*Problem details*:
When a line of the records contains "give", copy it.

*Dataset entries*:
--*--

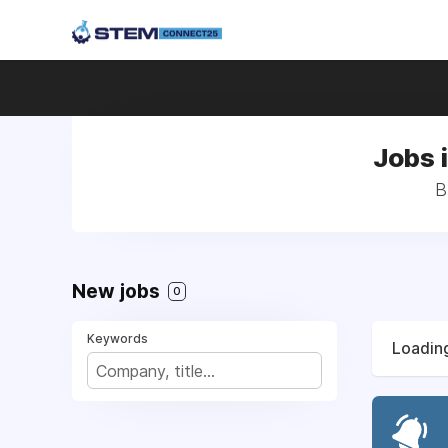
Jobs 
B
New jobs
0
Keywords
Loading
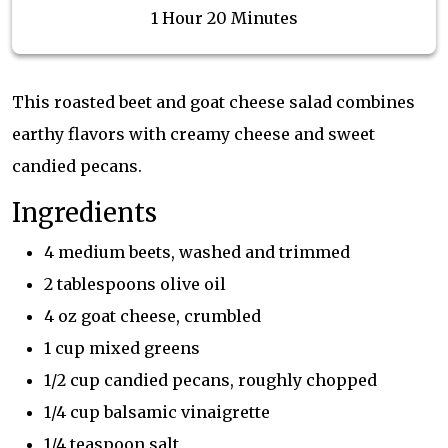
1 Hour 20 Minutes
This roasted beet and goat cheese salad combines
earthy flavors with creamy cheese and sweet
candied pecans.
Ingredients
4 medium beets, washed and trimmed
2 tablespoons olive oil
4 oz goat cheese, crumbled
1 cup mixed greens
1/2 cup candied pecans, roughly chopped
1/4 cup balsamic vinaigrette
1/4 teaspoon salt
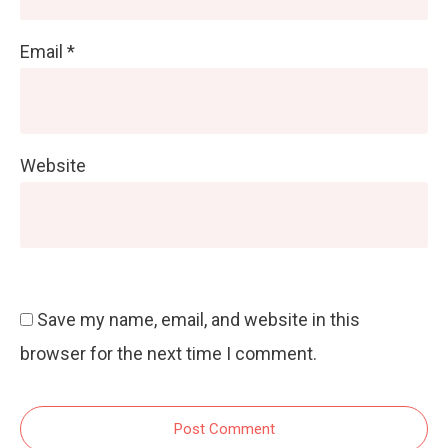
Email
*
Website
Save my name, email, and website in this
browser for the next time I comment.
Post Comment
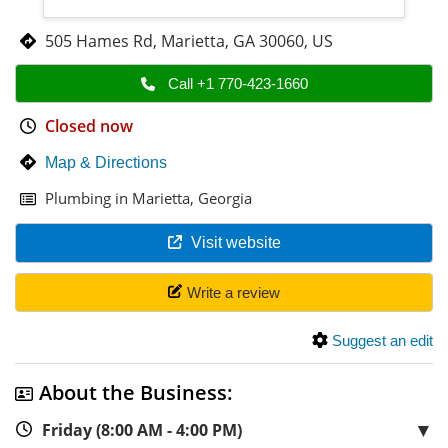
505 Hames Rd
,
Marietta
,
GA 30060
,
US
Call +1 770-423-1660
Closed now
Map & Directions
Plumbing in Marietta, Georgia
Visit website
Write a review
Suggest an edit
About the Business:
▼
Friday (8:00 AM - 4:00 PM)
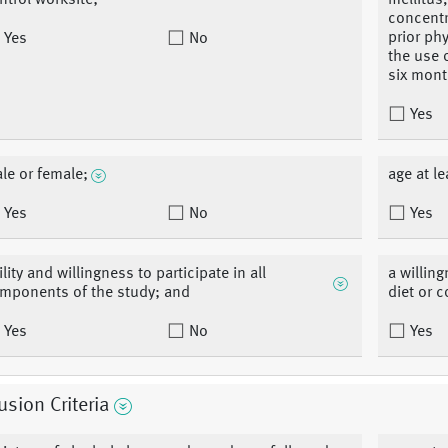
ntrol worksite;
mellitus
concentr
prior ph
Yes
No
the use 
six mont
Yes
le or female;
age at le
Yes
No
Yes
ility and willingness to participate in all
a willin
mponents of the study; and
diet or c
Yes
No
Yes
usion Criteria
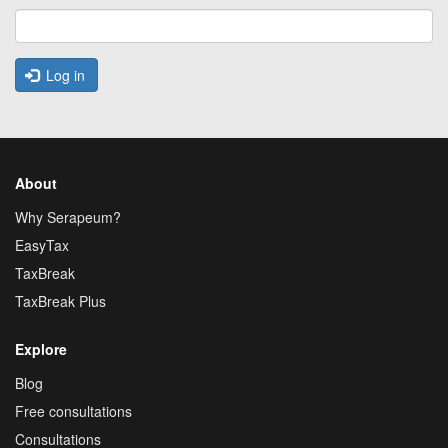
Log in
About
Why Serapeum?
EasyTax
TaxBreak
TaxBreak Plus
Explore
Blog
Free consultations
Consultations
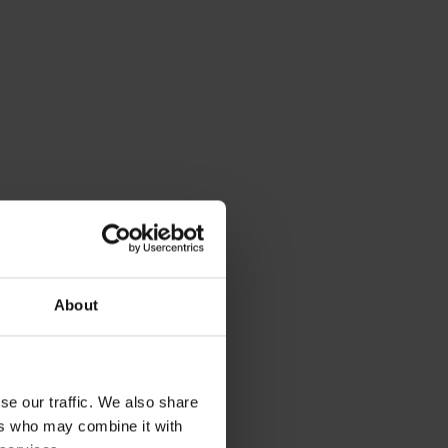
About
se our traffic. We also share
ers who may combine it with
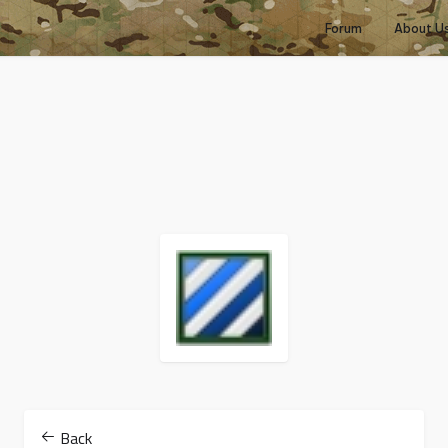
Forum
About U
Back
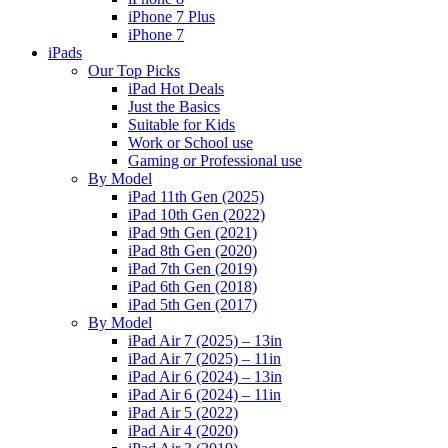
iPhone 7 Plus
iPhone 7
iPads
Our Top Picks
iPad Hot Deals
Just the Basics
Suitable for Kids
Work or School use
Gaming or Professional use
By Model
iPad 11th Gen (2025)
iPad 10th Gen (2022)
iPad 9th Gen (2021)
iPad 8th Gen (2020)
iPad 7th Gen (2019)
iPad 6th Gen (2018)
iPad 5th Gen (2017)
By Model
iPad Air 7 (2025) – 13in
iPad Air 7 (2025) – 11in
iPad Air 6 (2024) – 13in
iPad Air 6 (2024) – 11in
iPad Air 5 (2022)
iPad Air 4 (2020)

--*--

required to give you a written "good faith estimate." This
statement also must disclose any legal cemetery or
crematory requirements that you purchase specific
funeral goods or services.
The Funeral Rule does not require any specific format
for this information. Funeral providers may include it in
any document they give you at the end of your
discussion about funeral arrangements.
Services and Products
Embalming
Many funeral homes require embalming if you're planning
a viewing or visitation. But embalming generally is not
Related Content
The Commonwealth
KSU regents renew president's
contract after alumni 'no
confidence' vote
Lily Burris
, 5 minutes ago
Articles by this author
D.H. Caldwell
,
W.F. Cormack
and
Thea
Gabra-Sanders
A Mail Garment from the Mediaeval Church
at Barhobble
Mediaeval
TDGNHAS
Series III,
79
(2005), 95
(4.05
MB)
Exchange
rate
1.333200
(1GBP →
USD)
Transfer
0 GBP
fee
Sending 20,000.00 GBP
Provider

--*--

*Result of this exercise*:
required to give you a written "good faith estimate." This
any document they give you at the end of your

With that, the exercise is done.